他根本毫无胜算,徐潜礼只是出现就已经赢了,很快就能靠招财彻彻底底赢走姜苓,姜苓以后就给他折蝴蝶讨他欢心了。
“但你长得比他美。”
裴千羽微怔,随即又很沮丧,“我会老的,以后可能又老又丑。徐潜礼是三足金蟾,他老了他也招财。”
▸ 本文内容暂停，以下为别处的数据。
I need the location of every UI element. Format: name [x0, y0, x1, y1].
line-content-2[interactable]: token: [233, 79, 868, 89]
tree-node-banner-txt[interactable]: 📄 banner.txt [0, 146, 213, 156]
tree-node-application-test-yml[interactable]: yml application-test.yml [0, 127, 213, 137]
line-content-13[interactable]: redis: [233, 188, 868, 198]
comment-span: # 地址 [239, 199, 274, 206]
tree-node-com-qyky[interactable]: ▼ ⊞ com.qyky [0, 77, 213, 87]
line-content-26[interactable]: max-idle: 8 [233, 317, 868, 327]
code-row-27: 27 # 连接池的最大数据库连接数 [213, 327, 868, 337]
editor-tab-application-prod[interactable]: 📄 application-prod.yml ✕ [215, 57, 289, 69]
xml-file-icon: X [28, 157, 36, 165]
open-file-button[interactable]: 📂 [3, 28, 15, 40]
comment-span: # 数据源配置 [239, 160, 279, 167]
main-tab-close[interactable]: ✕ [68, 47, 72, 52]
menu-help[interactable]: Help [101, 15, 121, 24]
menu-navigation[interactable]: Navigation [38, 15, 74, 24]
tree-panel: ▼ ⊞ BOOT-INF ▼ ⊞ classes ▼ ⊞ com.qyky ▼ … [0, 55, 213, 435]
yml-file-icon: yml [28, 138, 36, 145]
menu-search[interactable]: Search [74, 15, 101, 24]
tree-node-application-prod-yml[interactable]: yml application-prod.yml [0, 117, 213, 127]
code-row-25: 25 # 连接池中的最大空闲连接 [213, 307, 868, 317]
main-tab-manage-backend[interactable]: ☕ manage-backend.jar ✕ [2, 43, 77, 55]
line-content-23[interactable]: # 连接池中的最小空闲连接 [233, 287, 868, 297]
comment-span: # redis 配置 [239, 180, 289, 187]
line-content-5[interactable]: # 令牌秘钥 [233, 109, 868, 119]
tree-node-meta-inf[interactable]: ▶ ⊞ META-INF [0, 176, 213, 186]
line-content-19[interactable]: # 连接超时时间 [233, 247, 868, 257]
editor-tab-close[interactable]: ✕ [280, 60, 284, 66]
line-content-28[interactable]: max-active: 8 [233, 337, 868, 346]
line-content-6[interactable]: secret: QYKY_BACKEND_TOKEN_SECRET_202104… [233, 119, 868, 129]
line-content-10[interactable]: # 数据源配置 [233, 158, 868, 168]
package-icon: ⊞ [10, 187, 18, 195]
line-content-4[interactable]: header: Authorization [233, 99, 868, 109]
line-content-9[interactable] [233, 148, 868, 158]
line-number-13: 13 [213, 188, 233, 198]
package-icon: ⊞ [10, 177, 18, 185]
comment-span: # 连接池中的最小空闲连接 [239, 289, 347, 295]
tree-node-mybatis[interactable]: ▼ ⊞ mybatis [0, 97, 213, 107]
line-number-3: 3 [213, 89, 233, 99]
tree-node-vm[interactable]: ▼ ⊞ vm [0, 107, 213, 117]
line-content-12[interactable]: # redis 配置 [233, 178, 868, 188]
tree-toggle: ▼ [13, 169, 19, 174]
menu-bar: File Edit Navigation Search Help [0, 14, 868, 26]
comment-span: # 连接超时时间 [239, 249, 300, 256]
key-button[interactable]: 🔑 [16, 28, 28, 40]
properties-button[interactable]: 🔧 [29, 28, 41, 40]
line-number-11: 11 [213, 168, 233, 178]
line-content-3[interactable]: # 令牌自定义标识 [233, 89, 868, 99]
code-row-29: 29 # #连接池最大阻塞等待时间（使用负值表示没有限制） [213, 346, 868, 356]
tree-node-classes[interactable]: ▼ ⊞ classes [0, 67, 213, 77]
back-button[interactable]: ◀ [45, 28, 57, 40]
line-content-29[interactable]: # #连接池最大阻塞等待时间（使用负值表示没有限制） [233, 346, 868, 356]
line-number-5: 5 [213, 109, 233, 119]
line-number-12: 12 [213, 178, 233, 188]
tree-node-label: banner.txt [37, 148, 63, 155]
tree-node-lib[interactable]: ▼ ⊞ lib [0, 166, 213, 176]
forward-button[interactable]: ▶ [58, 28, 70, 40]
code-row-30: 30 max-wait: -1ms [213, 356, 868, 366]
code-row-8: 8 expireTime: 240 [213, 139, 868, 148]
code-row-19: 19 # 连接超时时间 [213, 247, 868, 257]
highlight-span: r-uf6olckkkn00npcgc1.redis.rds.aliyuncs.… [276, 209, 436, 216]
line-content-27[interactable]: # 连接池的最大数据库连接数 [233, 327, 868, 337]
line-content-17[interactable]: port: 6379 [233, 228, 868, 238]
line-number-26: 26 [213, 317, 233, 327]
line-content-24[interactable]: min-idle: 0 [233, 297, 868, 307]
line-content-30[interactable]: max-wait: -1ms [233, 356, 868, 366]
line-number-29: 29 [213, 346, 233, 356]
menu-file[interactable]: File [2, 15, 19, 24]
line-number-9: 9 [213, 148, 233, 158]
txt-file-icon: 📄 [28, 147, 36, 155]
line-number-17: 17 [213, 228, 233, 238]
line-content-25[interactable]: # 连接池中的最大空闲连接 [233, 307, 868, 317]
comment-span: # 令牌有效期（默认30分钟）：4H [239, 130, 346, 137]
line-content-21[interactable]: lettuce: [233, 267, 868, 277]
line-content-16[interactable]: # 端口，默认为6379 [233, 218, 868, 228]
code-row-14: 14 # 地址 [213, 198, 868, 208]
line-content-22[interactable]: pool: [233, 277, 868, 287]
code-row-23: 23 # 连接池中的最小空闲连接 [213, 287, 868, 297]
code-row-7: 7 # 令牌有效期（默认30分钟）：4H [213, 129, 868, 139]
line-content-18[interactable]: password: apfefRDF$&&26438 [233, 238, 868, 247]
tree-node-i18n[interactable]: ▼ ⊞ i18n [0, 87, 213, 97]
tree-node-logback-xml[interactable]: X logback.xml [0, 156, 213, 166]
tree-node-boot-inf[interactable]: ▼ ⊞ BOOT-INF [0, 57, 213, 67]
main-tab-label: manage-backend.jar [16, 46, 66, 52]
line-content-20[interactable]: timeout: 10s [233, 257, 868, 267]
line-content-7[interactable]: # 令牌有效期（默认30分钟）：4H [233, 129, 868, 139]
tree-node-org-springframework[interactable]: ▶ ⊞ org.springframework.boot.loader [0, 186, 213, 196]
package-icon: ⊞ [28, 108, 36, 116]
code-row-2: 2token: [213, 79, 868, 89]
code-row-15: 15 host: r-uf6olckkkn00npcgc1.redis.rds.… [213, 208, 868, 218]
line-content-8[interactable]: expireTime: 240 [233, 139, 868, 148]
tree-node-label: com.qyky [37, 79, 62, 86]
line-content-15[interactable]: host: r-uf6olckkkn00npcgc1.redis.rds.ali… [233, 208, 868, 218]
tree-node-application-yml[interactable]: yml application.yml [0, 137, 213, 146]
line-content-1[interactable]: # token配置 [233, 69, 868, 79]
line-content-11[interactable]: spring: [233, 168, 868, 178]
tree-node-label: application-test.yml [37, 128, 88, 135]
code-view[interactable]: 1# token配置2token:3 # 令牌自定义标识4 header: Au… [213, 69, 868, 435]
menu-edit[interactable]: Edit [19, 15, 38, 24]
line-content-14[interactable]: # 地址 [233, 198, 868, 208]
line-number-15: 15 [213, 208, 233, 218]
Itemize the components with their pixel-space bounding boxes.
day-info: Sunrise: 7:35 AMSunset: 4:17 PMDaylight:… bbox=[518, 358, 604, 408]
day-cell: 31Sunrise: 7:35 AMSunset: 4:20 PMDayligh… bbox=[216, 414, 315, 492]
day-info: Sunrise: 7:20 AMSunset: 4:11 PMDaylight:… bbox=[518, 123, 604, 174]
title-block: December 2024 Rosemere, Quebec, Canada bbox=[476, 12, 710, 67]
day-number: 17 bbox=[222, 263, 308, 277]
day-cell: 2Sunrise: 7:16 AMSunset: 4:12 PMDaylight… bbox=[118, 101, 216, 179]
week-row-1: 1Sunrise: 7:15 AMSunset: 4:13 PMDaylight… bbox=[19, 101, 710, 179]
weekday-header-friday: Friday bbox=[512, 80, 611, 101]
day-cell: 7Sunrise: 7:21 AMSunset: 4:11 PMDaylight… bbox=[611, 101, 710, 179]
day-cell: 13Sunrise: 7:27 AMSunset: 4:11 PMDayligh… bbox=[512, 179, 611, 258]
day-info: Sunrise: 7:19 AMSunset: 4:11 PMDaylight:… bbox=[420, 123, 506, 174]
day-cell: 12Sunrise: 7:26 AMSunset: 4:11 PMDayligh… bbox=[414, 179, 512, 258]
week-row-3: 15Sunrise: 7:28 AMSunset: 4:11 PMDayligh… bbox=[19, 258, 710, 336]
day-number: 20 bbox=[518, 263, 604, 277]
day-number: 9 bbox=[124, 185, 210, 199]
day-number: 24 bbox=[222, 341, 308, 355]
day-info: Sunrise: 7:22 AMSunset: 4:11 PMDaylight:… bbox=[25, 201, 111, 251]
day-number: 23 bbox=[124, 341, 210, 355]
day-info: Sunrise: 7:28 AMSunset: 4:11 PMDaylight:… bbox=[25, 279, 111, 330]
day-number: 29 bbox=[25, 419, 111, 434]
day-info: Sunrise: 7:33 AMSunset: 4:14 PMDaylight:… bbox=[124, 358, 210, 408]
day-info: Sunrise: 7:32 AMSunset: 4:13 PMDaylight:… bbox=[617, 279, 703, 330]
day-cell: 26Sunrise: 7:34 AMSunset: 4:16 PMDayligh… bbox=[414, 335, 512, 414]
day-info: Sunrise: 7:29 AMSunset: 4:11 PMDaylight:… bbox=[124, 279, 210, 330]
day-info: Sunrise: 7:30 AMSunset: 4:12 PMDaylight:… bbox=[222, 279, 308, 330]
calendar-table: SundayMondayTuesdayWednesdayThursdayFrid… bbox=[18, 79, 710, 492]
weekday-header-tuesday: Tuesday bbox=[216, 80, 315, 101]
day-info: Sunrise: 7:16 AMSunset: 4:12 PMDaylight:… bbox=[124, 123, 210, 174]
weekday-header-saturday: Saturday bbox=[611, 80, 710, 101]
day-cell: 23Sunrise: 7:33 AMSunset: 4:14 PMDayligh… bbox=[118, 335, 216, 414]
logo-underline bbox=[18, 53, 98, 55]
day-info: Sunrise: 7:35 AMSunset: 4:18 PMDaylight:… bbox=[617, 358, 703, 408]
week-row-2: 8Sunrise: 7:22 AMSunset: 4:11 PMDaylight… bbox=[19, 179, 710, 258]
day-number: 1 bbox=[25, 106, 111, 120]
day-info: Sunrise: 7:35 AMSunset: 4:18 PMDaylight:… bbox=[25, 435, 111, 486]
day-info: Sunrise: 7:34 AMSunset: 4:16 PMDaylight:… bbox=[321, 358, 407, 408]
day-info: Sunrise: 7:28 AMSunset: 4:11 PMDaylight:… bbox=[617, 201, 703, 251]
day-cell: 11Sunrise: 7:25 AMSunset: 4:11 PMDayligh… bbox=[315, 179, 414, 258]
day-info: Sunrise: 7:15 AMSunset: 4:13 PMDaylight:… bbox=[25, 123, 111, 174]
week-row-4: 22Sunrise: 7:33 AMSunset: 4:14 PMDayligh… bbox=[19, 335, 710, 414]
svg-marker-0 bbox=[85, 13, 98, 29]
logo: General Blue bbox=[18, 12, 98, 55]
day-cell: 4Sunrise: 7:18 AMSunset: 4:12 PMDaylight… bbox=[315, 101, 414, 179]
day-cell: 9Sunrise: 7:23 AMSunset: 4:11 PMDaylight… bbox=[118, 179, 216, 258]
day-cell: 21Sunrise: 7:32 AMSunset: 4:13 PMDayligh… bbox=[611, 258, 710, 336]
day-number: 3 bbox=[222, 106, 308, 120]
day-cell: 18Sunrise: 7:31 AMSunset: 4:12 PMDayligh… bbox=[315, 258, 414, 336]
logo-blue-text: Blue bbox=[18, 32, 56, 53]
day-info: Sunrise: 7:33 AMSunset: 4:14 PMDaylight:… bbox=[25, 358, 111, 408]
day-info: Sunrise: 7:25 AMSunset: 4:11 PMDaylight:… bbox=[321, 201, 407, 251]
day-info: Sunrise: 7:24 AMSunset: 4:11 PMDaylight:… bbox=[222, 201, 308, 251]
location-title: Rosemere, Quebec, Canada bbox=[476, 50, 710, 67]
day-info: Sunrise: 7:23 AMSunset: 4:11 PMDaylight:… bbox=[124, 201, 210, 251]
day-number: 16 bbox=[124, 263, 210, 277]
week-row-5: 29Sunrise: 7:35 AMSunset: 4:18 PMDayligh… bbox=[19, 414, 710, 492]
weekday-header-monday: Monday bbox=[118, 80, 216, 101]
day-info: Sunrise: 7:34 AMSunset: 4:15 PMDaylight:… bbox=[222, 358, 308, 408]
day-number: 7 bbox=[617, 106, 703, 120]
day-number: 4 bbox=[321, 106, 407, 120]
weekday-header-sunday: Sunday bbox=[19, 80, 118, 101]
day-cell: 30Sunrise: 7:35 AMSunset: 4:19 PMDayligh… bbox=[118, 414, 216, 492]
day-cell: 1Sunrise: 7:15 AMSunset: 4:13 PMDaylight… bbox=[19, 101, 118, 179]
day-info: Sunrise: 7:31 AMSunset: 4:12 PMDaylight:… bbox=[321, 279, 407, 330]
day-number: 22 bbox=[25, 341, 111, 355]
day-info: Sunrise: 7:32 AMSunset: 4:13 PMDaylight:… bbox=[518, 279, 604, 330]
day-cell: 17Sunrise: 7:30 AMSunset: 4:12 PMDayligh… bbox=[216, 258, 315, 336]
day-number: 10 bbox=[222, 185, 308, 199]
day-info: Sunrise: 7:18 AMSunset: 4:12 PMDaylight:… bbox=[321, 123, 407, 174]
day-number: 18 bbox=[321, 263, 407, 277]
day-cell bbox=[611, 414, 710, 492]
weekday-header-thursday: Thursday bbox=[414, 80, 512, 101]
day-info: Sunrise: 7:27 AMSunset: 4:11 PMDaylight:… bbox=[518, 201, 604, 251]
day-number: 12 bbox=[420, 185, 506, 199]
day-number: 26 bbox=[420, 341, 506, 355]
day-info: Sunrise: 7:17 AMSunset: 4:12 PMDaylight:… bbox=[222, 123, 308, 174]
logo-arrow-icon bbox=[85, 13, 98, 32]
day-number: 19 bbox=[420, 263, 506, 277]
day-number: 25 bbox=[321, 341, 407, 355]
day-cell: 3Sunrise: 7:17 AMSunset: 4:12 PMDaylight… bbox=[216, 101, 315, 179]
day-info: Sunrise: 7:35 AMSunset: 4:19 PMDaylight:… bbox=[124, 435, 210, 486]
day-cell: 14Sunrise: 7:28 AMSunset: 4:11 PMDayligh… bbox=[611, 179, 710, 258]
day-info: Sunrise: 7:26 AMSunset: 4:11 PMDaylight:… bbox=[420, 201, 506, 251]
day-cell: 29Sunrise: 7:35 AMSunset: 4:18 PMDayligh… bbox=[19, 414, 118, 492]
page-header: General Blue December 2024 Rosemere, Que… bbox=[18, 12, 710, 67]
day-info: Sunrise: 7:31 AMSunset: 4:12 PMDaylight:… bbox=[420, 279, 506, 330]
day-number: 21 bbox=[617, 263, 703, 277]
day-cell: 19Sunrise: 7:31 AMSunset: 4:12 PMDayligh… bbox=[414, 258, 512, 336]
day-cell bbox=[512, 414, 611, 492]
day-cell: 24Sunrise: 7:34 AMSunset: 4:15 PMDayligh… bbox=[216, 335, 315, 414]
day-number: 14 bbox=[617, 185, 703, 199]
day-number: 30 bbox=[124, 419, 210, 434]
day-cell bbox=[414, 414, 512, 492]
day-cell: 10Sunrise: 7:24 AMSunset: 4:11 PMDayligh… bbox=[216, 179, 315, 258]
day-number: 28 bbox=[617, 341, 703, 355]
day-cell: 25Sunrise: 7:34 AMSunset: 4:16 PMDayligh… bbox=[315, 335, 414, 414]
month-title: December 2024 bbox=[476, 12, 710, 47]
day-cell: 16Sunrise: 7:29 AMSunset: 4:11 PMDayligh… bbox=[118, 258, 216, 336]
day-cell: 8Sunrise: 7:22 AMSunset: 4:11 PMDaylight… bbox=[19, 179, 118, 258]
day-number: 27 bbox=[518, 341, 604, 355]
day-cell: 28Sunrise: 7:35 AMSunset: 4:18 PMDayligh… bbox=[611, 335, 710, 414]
“那就算我喜欢,肯定也只是喜欢他能招财,而不是他这个人。”姜苓伸手轻轻摘了他的口罩,把那张无可挑剔的脸暴露在空气里,温声说:“人是一定会老,但只要你的心没有老,你就不可能又老又丑。”
裴千羽怔怔地望着他,已经一点也不生气了,就是突然很不痛快,连呼吸都发堵了,“以后你要是想交男朋友了,你必须让我第一个知道,在我同意以前,你不准跟他太亲近。”
姜苓放下手,觉得就算有两个脑子也不可能跟得上裴千羽,“……你管太多了吧。”
裴千羽放下抱着的手,站直身体,少有的一脸严肃,“这我肯定要管了,比我强是最低标准,做不到就是配不上你,我是不会同意的。”
姜苓满眼不解,“这为什么要得到你的同意?”
裴千羽惊讶地拍了拍自己,“我一直以为我算是你的哥哥。”
“……不是再生父母?”姜苓第一次发现自己在裴千羽眼中的定位其实异常混乱,“你还想过要当我的弟子,虽然没有拜师,但我确实能算你的老师。”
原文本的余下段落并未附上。